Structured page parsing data

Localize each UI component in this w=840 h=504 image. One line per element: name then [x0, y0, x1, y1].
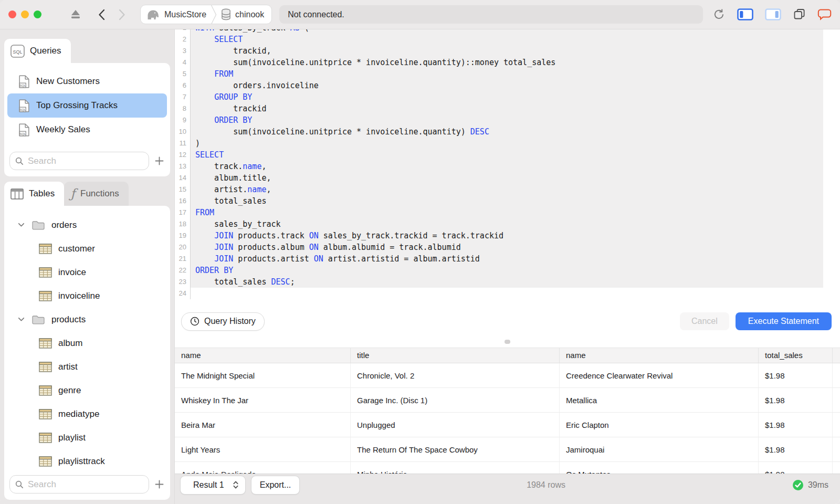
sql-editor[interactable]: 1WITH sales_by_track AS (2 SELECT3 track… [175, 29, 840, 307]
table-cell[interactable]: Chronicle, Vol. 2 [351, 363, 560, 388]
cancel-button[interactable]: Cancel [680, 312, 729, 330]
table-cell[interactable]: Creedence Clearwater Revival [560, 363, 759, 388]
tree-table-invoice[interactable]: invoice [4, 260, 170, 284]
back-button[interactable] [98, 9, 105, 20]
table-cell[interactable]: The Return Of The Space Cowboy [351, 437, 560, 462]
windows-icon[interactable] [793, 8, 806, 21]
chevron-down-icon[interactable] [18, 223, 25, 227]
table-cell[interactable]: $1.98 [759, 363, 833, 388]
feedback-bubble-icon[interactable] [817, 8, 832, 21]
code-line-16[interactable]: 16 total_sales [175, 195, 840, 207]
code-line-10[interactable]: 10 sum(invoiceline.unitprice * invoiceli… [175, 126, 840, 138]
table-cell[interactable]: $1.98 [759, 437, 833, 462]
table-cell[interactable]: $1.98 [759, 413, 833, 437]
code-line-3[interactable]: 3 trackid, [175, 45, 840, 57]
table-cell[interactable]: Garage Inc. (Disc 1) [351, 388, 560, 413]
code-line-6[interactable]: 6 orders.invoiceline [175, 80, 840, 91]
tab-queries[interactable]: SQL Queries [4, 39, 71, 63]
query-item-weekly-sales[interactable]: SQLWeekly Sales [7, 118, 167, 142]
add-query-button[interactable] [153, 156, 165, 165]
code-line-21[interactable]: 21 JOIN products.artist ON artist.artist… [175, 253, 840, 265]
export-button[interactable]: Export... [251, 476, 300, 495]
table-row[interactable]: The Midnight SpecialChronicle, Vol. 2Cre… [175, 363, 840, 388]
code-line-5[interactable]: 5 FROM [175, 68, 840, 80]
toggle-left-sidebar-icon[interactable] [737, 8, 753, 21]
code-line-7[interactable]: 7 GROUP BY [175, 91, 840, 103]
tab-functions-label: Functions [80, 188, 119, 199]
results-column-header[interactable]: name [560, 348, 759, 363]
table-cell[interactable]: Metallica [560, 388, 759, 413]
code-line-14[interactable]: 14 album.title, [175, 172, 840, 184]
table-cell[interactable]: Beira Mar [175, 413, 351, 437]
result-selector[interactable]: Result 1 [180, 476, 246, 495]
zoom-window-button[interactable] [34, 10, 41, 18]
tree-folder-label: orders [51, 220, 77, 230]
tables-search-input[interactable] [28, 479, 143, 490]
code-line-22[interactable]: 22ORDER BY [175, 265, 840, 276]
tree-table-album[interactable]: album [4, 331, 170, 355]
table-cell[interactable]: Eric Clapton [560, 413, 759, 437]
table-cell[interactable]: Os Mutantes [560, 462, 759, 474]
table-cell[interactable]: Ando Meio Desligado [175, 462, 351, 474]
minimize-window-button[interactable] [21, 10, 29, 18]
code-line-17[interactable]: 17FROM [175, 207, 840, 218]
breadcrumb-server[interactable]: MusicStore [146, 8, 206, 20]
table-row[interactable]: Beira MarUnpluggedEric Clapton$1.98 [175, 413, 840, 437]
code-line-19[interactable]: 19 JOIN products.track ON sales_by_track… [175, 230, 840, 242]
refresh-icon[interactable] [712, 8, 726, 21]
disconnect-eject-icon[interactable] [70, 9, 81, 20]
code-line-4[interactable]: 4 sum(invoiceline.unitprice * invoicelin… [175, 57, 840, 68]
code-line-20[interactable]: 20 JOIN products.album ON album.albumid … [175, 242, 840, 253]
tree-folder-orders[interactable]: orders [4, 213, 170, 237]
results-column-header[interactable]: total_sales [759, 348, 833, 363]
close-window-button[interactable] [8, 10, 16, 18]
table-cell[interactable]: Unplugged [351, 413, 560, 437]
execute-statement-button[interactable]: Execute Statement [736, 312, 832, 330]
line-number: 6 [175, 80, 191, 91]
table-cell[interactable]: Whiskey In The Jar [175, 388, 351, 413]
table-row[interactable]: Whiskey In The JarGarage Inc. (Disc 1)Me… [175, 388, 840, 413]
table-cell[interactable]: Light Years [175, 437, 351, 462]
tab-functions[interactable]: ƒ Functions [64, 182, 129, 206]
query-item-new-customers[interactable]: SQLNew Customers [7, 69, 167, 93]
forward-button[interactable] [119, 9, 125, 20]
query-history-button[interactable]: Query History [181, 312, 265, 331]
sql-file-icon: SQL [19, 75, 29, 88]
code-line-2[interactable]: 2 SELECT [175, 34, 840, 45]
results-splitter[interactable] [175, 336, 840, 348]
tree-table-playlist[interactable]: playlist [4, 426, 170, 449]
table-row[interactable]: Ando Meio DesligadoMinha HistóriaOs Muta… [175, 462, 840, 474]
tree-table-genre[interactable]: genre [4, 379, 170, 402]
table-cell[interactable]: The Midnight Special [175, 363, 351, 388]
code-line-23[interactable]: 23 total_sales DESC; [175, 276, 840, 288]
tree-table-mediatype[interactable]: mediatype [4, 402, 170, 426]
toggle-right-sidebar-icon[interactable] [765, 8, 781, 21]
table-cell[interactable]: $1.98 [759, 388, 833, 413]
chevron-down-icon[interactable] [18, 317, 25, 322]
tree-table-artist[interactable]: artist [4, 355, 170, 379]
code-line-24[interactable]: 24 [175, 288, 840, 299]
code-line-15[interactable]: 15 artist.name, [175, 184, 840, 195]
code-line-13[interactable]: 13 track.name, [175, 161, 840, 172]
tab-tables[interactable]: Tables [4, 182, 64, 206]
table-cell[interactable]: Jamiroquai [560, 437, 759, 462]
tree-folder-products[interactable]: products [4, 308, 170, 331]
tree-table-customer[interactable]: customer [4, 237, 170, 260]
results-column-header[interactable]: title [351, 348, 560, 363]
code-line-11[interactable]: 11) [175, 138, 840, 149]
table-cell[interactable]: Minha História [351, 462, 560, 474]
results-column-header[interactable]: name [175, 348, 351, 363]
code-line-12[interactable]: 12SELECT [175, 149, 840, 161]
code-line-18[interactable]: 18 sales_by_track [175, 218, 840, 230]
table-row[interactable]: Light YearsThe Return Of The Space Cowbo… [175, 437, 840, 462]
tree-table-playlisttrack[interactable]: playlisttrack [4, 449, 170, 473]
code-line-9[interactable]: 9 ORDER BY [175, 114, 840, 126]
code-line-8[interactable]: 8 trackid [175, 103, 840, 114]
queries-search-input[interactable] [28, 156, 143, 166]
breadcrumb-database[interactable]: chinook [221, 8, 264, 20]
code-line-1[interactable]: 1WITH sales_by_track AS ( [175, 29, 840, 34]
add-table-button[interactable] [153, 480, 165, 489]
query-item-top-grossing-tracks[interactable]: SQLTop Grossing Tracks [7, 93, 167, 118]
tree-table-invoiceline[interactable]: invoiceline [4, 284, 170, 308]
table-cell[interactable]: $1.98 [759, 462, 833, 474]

▸ **What this task involves**
Work through the entries, filtering for the string "input", and copy each line that holds it.

▸ **Task response**
tables-search-input[interactable] [28, 479, 143, 490]
queries-search-input[interactable] [28, 156, 143, 166]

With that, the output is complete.